Village in Cambridgeshire, England

Abington Pigotts is a small village in Cambridgeshire, England about 4 miles (6 km) northwest of Royston, Hertfordshire.

==History==
The parish of Abington Pigotts covers an area of 1237 acre. Roughly circular in shape it is surrounded by the parishes of Shingay, Wendy, Bassingbourn, Litlington, and Steeple Morden with its boundaries largely following minor waterways and streams.

A settlement from the early Iron Age has been found in the parish, covering around 20 acres a half mile north-west of the church, and was occupied through the Belgic and Roman periods. Pottery from the Anglo-Saxon era has also been found near the site.

In early medieval times Abington was sometimes listed as a hamlet of its southern neighbour, Litlington, despite possessing its own church from at least 1200.

Listed as Abintone in the Domesday Book of 1086, the name Abington means "estate associated with a man called Abba". In medieval times the village was variously known as Abington by Shingay, after its neighbouring village, and Abington in the Clay, from the heaviness of its soil, to distinguish it from The Abingtons in the south east of Cambridgeshire. The village became Abington Pigots by the 17th century after the Pykot or Pigott family that owned the manor from the 15th to the 19th century.

The village is notable as being the birthplace of Thomas Lester, who was prominent in the rural lacemaking industry in Bedfordshire, establishing a Lace Manufactory business which survived until the onset of machine-made lace in the early 20th century.

==Church==
The parish church has been dedicated to St Michael (now St Michael and All Angels) since at least the 13th century and consists of a chancel, nave with south porch and north vestry, and west tower. The present building dates from the 14th century, though the chancel was reconstructed in 1875. The three-stage tower is 15th century, but traces of Romanesque carving from an earlier building can still be seen.

==Village life==
The high street consists of a number of small 18th- and 19th-century timber-framed cottages. The largest building on the high street is the village's one pub, The Pig and Abbott, an early 18th-century inn which was known as the Darby and Joan from the early 19th century until the 1980s. The pub was put up for sale in June 2025 and subsequently closed. A village hall was opened in 1926.

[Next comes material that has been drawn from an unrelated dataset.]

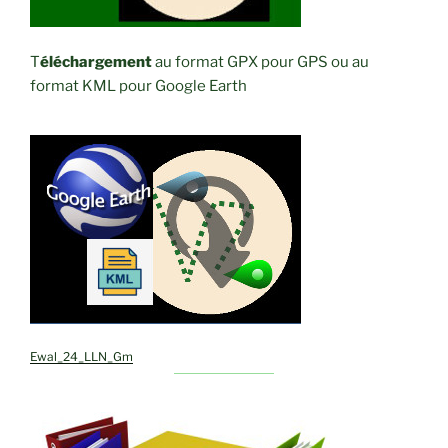
T
éléchargement
au format GPX pour GPS ou au
format KML pour Google Earth
Ewal_24_LLN_Gm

A schoolroom was built on the road to the church in around 1850 with the children taught by the wives of the local craftsmen. The number of pupils remained around 40 for the rest of the 19th century but had dropped to 15 in the 1920s. In 1926 older children were sent instead to Bassingbourn with junior children following in 1933. The school reopened on a different site in 1939 but closed again in 1954. Primary children now attend the school in Steeple Morden before moving to Bassingbourn Village College.